C is Not a Low-Level Language
That sounds pretty scary, doesn’t it! C is the lowest-level language most of us know. If it isn’t “low-level” enough, then what is?
This is a really cool article because it invites us to take a close look at what “low-level language” means. If we think about it, a low-level language should be “close to the metal.” It should have as few abstractions as possible between the programmer and the computer.
Now, C feels like it’s close to the metal. After all, you’re manipulating memory directly with primitive operators and none of those fancy abstractions you’d find in a more modern language. And that’s because C was close to the metal–50 years ago. C was designed as a truly low-level language for DEC’s PDP-11, one of the most popular computers of the 1970s and 1980s. But computers have changed a lot since then!
The first fundamental change in how computers work is instruction-level parallelism. C assumes that all instructions in one thread of your program execute sequentially in order.

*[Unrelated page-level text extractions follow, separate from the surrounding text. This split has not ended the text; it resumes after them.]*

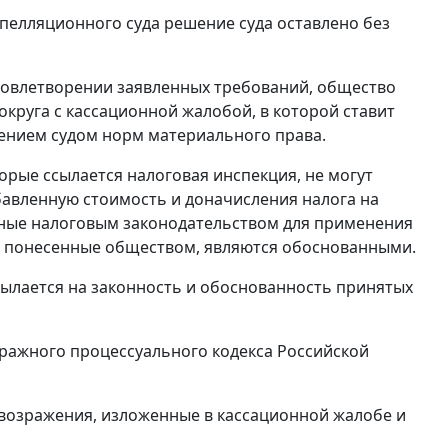
пелляционного суда решение суда оставлено без
удовлетворении заявленных требований, общество
круга с кассационной жалобой, в которой ставит
шением судом норм материального права.
орые ссылается налоговая инспекция, не могут
бавленную стоимость и доначисления налога на
нные налоговым законодательством для применения
ы, понесенные обществом, являются обоснованными.
сылается на законность и обоснованность принятых
ражного процессуального кодекса Российской
 возражения, изложенные в кассационной жалобе и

But that hasn’t been true for years! Modern CPUs are tremendously sophisticated parallel processors that inspect adjacent instructions and try to run as many as possible in parallel, even speculatively executing instructions that may never run. And most modern CPUs contain many such processors, so fast programs must be truly parallel, with many threads–something C doesn’t make easy.

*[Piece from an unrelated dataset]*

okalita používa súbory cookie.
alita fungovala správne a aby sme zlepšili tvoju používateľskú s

The other fundamental changes in how computers work is hierarchical memory. C assumes that memory is a big array that you can randomly index into. But modern architectures have multiple layers of cache between memory and the CPU, and random indexes into memory are slow. To make C run fast, you have to be aware of how the cache works and use it as much as possible, but C provides absolutely no help with this.

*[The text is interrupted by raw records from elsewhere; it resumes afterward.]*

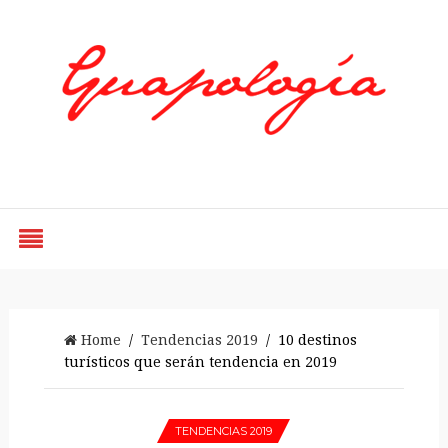
Styled by Paty
Home
/
Tendencias 2019
/ 10 destinos
turísticos que serán tendencia en 2019
TENDENCIAS 2019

So how is C so fast if it isn’t a low-level language? The answer is tremendously sophisticated compilers. A modern compiler, like Clang, runs to 2 million lines of code that was built by hundreds of developers over decades. All this code is necessary to perform dozens of optimizations to fundamentally change how your C code executes so it can be fast on a modern processor, while keeping (roughly) the semantics you want. The resulting machine code is extremely fast, but almost unrecognizable compared to your original program. And if you want the fastest possible code, you have to deeply understand what these optimizations do and how your computer really works–because your computer is not a fast PDP-11, and C is not a low level language.